I only wanted one conversation. One hour. I wanted to ask why she did it, what about the world seemed so terrible that she had to leave it. I wanted to tell her there were so many people who would have tried to save her if she would have let them. I wanted to tell her how much I’d hated her and loved her, even though I never knew her at all—but that I would have done whatever I could to help her.

But Lizzie wasn’t ever coming back. I knew I had to learn to be OK with that.

I thought about Enzo sometimes too. Even if I wanted to forget him, Mychelle wouldn’t let me. All through first period, I had to listen to what they’d done the night before. One morning, she even slipped a photo of them kissing into my locker. It was a sloppy photo, way too close, with tongues and spit. My first instinct was to tear it up, but I submitted it for the yearbook instead.

Mychelle slowly started talking about Enzo less and less, until she stopped mentioning him at all. Then, the day of midterms, I saw her making out in the cafeteria with Noah Ridgeway, the freshman quarterback. I waited for her at her locker after school.

“A freshman, huh?” I said by way of greeting. “It’s only midterm, and you’ve already exhausted your options in the senior, junior, and sophomore classes?”

Mychelle brushed past me and opened her locker. “I don’t know what you’re talking about.”

“I guess Enzo was way too old for you. What is he, ten years older than Noah?”

Mychelle stopped rooting through her locker and looked at me coldly. “What do you want?”

“I want to know what it feels like.”

“What what feels like?”

“You gave yourself to Enzo to mess with me. You didn’t actually like him, right? How many people have you slept with just to get what you want? And how do you think those guys feel about you when they realize what a manipulative bitch you are?”

Mychelle slammed her locker shut and started to walk away.

“That’s what I wanted to know,” I called after her, not caring about the crowd that was starting to form. “What’s it feel like to be a regret?”

She didn’t answer, of course. But as I was leaving school, Ronna Barnes, who looked ready to go into labor at any second, told me she’d seen Mychelle crying in the bathroom, and that everyone was talking about what I’d said. It was the sort of thing you think will make you feel awesome but instead leaves you empty and as awful as the person you’re putting down.

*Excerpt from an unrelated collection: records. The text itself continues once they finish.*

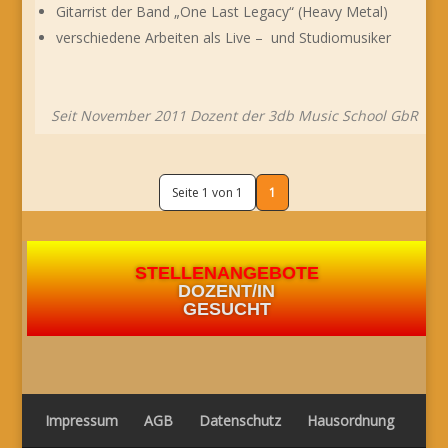
Gitarrist der Band „One Last Legacy“ (Heavy Metal)
verschiedene Arbeiten als Live – und Studiomusiker
Seit November 2011 Dozent der 3db Music School GbR
Seite 1 von 1
1
STELLENANGEBOTE
DOZENT/IN
GESUCHT
Impressum
AGB
Datenschutz
Hausordnung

That’s why I figured it was time for me to stop thinking about Mychelle Adler. Which I was mostly successful at. It wasn’t so easy with Enzo though. I felt sort of bad for him, even though the thing with Mychelle was his own fault. And for all I knew, he’d been the one to break it off with her, not the other way around. Maybe after Lizzie, Mychelle, and me, he’d had his share of crazy girls.

Either way, life went on.

But it didn’t go on for everyone. Christa called me two days after Christmas and told me about the obituary. I went to the computer and looked up the Layton newspaper. It was there, just like she said. Vernon Miles, age eighty-one, passed away from health complications.

I cried because he had died, and because the obituary mentioned how much he enjoyed doing puzzles, and because up until that point, I hadn’t even known his last name.

I thought for sure that by the day of his funeral, my tears would have all dried up, but they hadn’t. The service was in the little chapel adjacent to the cemetery, and only about a dozen people attended. Christa and I stood together, and she passed me tissues from a seemingly never-ending supply in her purse.